Three little letters, great big problem: G-O-D.
I'm bathing in holy water as I type.
To be more specific, the evangelical, right-wing, oogedy-boogedy branch of the GOP is what ails the erstwhile conservative party and will continue to afflict and marginalize its constituents if reckoning doesn't soon cometh.
If Kathleen Parker wants the Republicans to become the permanent minority she remembers from her youth, that's her opinion. But I fail to see how mocking and sneering at a certain faction of the party is going to make us a majority.
Calling committed Christians "oogedy-boogedy" will get you a lot more invites to Chris Matthews show (and probably Keith Olbermann's), and that may be the point. But as Jonah Goldberg writes, it's getting old really fast.

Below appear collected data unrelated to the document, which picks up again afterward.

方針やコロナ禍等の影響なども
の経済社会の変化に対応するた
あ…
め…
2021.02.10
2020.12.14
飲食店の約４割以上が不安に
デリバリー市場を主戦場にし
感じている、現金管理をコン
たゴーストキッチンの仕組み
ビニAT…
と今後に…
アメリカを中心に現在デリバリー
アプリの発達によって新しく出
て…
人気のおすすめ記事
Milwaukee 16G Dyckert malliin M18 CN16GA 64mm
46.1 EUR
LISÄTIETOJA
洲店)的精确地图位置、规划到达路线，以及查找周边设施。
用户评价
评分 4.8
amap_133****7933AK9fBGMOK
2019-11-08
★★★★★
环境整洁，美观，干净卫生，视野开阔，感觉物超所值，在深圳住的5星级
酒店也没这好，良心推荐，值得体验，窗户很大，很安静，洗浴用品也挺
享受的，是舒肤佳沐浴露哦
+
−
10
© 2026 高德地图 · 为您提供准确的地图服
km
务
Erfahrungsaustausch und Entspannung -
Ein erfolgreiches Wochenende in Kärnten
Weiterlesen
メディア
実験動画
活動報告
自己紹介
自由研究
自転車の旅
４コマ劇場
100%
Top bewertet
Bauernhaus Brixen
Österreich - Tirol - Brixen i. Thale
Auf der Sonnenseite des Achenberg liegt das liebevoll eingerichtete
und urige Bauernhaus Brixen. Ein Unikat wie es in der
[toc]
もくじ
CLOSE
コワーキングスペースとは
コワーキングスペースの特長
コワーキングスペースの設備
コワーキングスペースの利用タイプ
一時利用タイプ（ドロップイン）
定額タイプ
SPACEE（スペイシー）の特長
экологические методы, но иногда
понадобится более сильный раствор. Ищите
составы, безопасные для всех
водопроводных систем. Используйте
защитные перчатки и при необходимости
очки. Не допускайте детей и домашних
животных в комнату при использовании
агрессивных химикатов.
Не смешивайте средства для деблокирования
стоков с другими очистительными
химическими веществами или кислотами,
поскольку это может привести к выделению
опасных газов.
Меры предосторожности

I don't know what's more grating, the quasi-bigotry that has you calling religious Christians low brows, gorillas and oogedy-boogedy types or the bravery-on-the-cheap as you salute — in that winsome way — your own courage for saying what (according to you) needs to be said. Please stop bragging about how courageous you are for weathering a storm of nasty email you invite on yourself by dancing to a liberal tune. You aren't special for getting nasty email, from the right or the left. You aren't a martyr smoking your last cigarette. You're just another columnist, talented and charming to be sure, but just another columnist. You are not Joan of the Op-Ed Page. Perhaps the typical Washington Post reader (or editor) doesn't understand that. But you should, and most conservatives familiar with these issues can see through what you're doing.
For the record, I have no problem with arguments about how the GOP has become too religious. I ended my book with pretty much that argument. I opposed Mike Huckabee vociferously because he seemed the quintessential rightwing progressive imbued with a rightwing social gospel. These are all good arguments to make and they have good responses to them. But please drop the nonsense about how the G-O-D people or the Palin people are low brows and beasts. There are low brows and beasts everywhere, on every side of the ideological spectrum. Maybe if you got more ecumenical hate email you'd realize that.
Parker's not courageous or "speaking truth to power." She's a whiner. She gets hate mail? Really? Gosh, like no one who writes anything anywhere doesn't get that. Left, right or centrist, you're gonna get a large volume of hate mail from time to time. Some people will argue that you should be dead or (if a woman) raped. Others will try to threaten your livelihood. Some people are low enough to say disgusting things about your family and children.
Well, guess what, Kathleen? Time to put on your big girl panties and stop acting like a whiny baby. You're no martyr. Just a whiner. You don't like the fact that Sarah Palin was hugely popular with the base and you aren't.
There are arguments that can be made about the place of religious people within the GOP, or the emphasis the party should place on social values. But insulting a committed constituency isn't going to grow the party at all. But maybe, like Andrew Sullivan, you aren't really all that concerned about the party.